Clive Palmer in court to try and prevent asset freeze

QUEENSLAND Nickel's taxpayer-funded liquidators want to adjourn an application to freeze Clive Palmer's assets, to go through more than 3000 pages of documentation lodged in the past two days.

But Mr Palmer and the legal team for his companies QNI Resources and QNI Metals are ready to proceed today.

Dominic O'Sullivan QC, acting for QNI Resources and QNI Metals, said the application to freeze assets had "almost no prospect for success" and should be heard now as the liquidators' allegations were affecting the reputations of the respondents.

"We're ready to proceed today and we would like it determined sooner rather than later," he said.

But Justice John Bond questioned what merit there was in making the liquidators proceed without the full picture after Mr Palmer's lawyers lodged more than 3000 pages of documentation in the last two days.

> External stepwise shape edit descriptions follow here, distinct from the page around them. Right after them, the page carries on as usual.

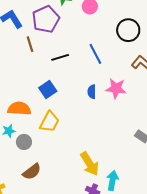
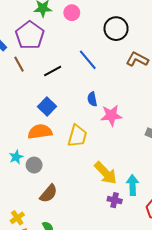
pink star: (116, 88) -> (111, 115), moved
orange semicircle: (19, 109) -> (40, 132), moved
yellow trapezoid: (49, 122) -> (77, 136), moved

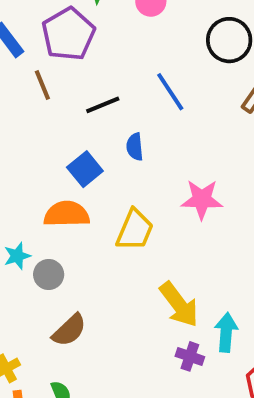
blue semicircle: (92, 99) -> (135, 147), moved

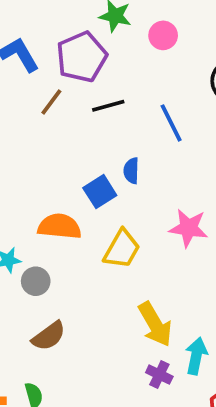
brown line: (42, 85) -> (51, 102), turned 52
black line: (103, 105) -> (108, 106), moved
blue square: (85, 169) -> (100, 192), moved

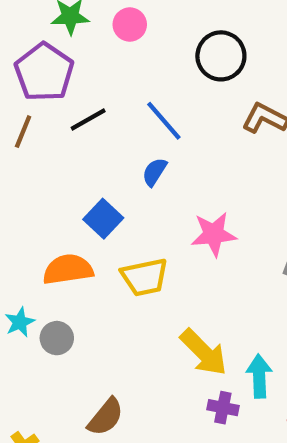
blue semicircle: (131, 171) -> (154, 172), moved, turned 45
yellow trapezoid: (122, 249) -> (145, 277), turned 63
brown semicircle: (49, 336) -> (106, 417), moved

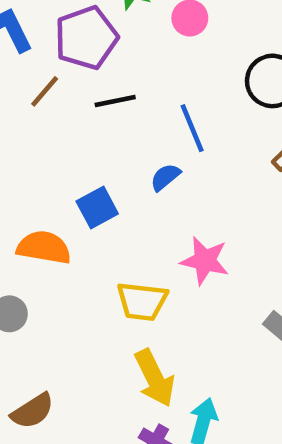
yellow trapezoid: (145, 277) -> (142, 301), moved

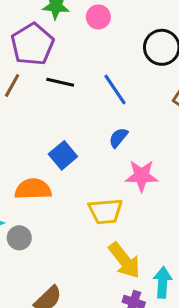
black line: (115, 101) -> (60, 82), turned 36
blue semicircle: (165, 177) -> (118, 138), moved

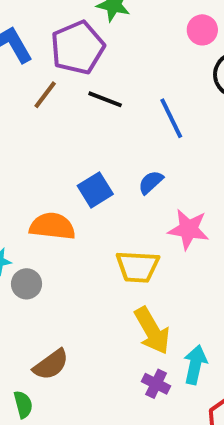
pink circle: (98, 17) -> (202, 30), moved
blue semicircle: (118, 138) -> (151, 182), moved

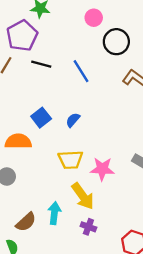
blue semicircle: (151, 182) -> (73, 120), moved
pink star: (188, 229) -> (102, 169), moved
cyan arrow: (195, 365) -> (54, 213), moved

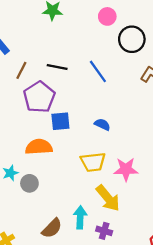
purple pentagon: (22, 36) -> (39, 97), moved
blue square: (41, 118) -> (60, 121), turned 36
blue semicircle: (73, 120) -> (102, 124), moved, turned 77
purple cross: (88, 227) -> (104, 231), moved

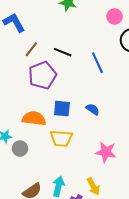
blue square: (60, 121) -> (62, 109), moved
yellow trapezoid: (93, 162) -> (61, 138), moved
yellow arrow: (108, 198) -> (93, 186), moved, size x0.7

"How's that going to help me?," he asked.

Clive Palmer is at Brisbane Supreme Court defending his assets from being frozen by the government liquidator. Picture: Liam Kidston
Clive Palmer is at Brisbane Supreme Court defending his assets from being frozen by the government liquidator. Picture: Liam Kidston

Justice Bond adjourned until after 2pm to find out when he can re-list the application.

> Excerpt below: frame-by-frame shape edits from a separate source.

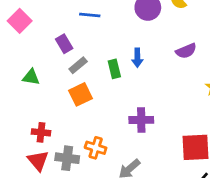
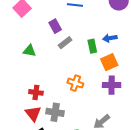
blue arrow: (137, 58) -> (110, 38), turned 80
orange square: (80, 94) -> (109, 62), moved
orange cross: (96, 148) -> (75, 83), moved

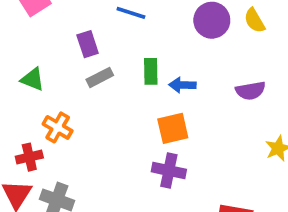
green rectangle: (92, 46) -> (151, 71), moved
orange cross: (75, 83) -> (58, 127), moved
red cross: (36, 92) -> (29, 157), turned -32

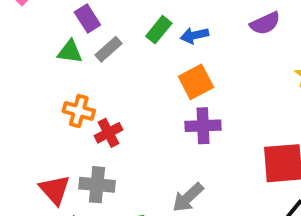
green rectangle: (151, 71) -> (159, 30), turned 55
green triangle: (33, 79) -> (70, 52), moved
red cross: (29, 157) -> (108, 133), moved

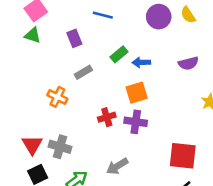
gray rectangle: (109, 49) -> (83, 72), moved
green triangle: (70, 52) -> (33, 35), moved
red cross: (108, 133) -> (107, 117), moved

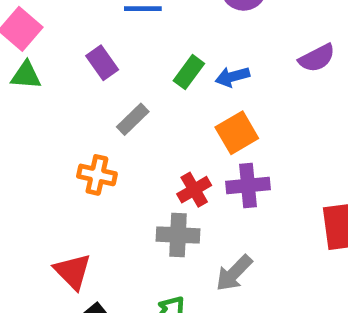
gray cross: (60, 147) -> (178, 235), moved

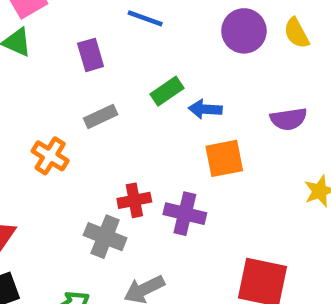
orange square: (237, 133) -> (224, 158), moved

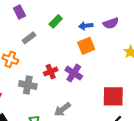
blue arrow: (205, 109) -> (86, 26), moved
purple cross: (185, 214) -> (74, 73), turned 30
gray cross: (105, 237) -> (28, 85), moved

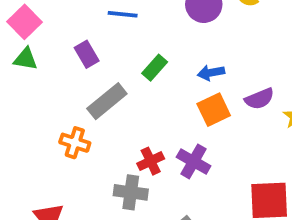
purple semicircle: (111, 23) -> (259, 99), moved
gray rectangle: (29, 38) -> (107, 101), size x1.5
gray cross: (28, 85) -> (131, 192), moved

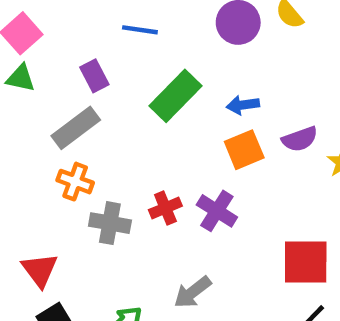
green rectangle: (155, 68) -> (175, 96), size x1.6
gray rectangle: (107, 101) -> (76, 128), moved
gray cross: (131, 192) -> (110, 223), moved

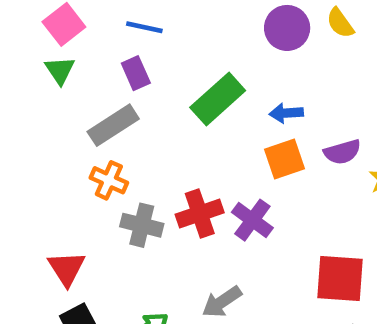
blue line: (140, 30) -> (144, 27), moved
green triangle: (21, 78) -> (60, 70), turned 40
red cross: (165, 208) -> (200, 214), size x1.4

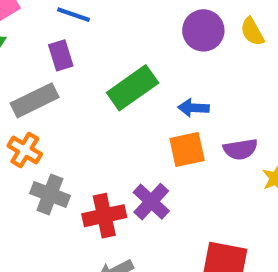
red cross: (200, 214) -> (104, 216), moved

He originally said he would not have time until November.

Liquidators PPB Advisory - appointed by the Federal Government in 2016 - want to freeze the assets while they mount a multimillion-dollar court case against Mr Palmer, his companies and other people, including Palmer's globetrotting nephew Clive Mensink.

Justice John Bond will hear the application to freeze Mr Palmer's assets in the Supreme Court on Wednesday.

Mr Palmer has argued that the freezing of his assets would negatively impact his other companies, including his flagship business Mineralogy.

He also said it would cost Queenslanders jobs.

Queensland Nickel collapsed in 2016 with $300 million in debts and about 800 jobs were lost.

PPB Advisory is alleging Mr Palmer and Mr Mensink breached their duties as directors of the company and traded while insolvent.